Phytoplankton blooms compromise the quality of freshwater ecosystems and the efficient processing of water by treatment works worldwide. This research aims to determine whether in-situ filamentous biofiltration processes mediated by living roots and synthetic filters as media can reduce or remove the phytoplankton loading (micro-algae and cyanobacteria) prior to a potable water treatment works intake. The underlying biofiltration mechanisms were investigated using field and laboratory studies. A novel macroscale biofilter with three plant species, named the "Living-Filter", installed in Farmoor II reservoir, UK, was surveyed weekly for physicochemical and biological variables under continuous flow conditions during 17 weeks. The efficiency of a mesoscale biofilter using the aquatic plant Phalaris arundinacea and synthetic filters, was tested with Microcystis aeruginosa under continuous flow conditions and in batch experiments. The 'simultaneous allelochemical method' was developed for quantifying allelochemicals from Phalaris in aqueous samples. Microscale studies were used to investigate biofilter allelochemical release in response to environmental stressors and Microcystis growth inhibition in filtered and unfiltered aqueous root exudate.

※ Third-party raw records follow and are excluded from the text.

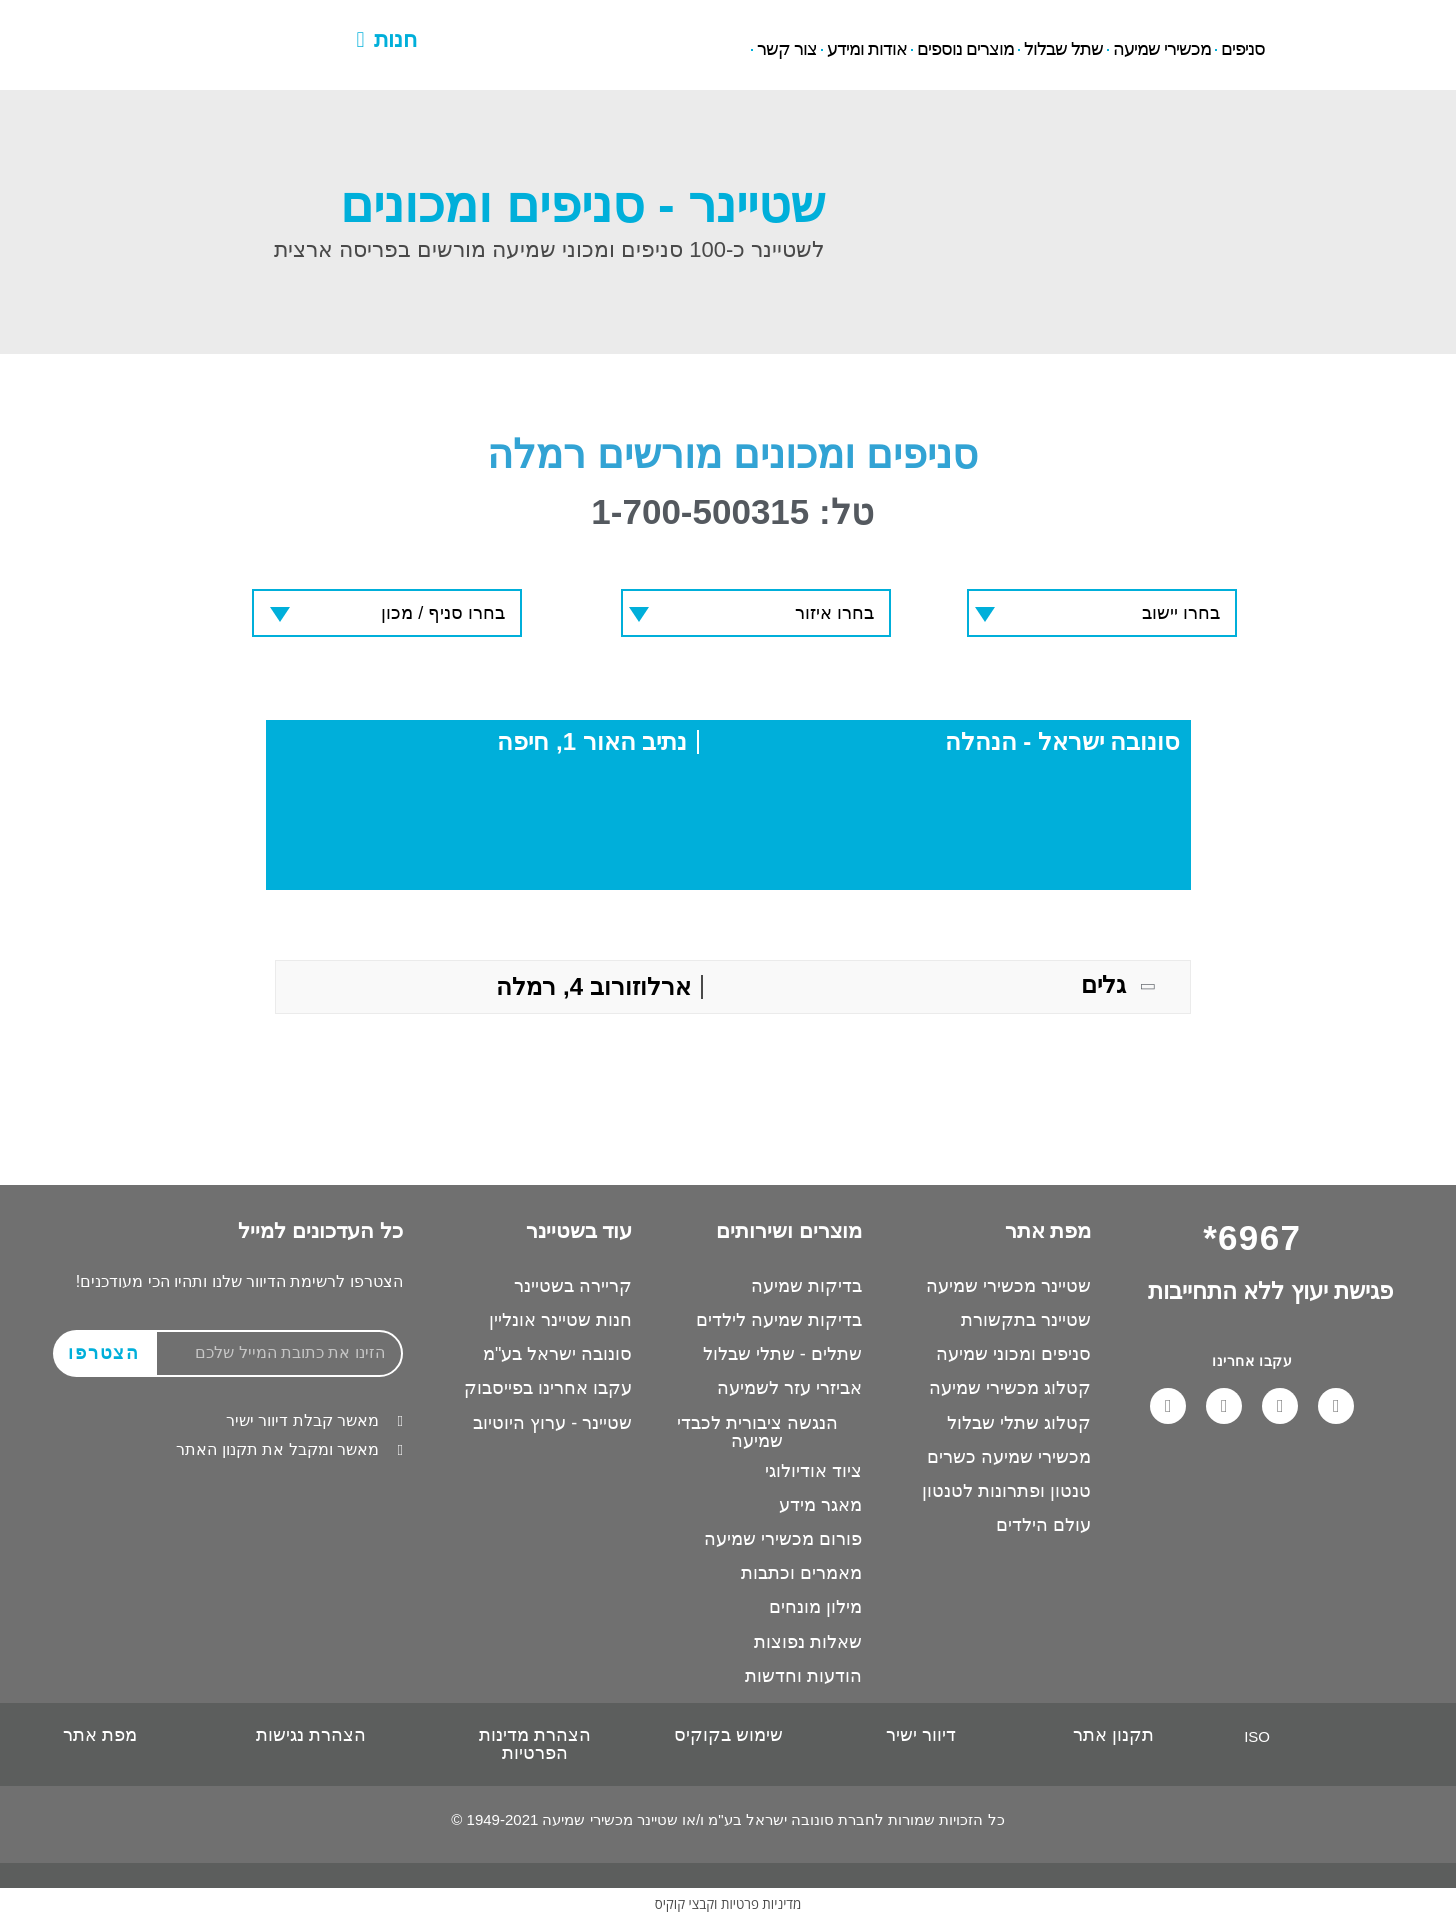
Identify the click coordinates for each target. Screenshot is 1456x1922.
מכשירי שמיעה (1162, 50)
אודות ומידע (867, 50)
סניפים (1243, 50)
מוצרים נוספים (965, 50)
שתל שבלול (1063, 50)
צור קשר (787, 50)
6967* (191, 23)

Results demonstrate that the removal of phytoplankton biomass by physical mechanisms has a removal efficiency of &le;45% in the "Living-Filter" (filamentous biofilter plus synthetic fabric) and that the removal of Microcystis biomass using only biofilters was 25%. Chemical mechanisms that reduce Microcystis cell numbers are mediated by allelochemicals released from biofilter roots. Root exudate treatments on Microcystis revealed that Microcystis growth is inhibited by allelochemicals, not by nutrient competition, and that protists and invertebrates play a role in removing Microcystis. Filamentous biofilters can remove phytoplankton biomass by physical, chemical and biological mechanisms. Biofilters and synthetic filters in combination improve removal efficiency. Application of macroscale biofilters prior to potable water treatment works benefits the ecosystem. Plant properties, biofilter size to surface water ratio, and retention time must be considered to maximise the benefits of biofiltration processes.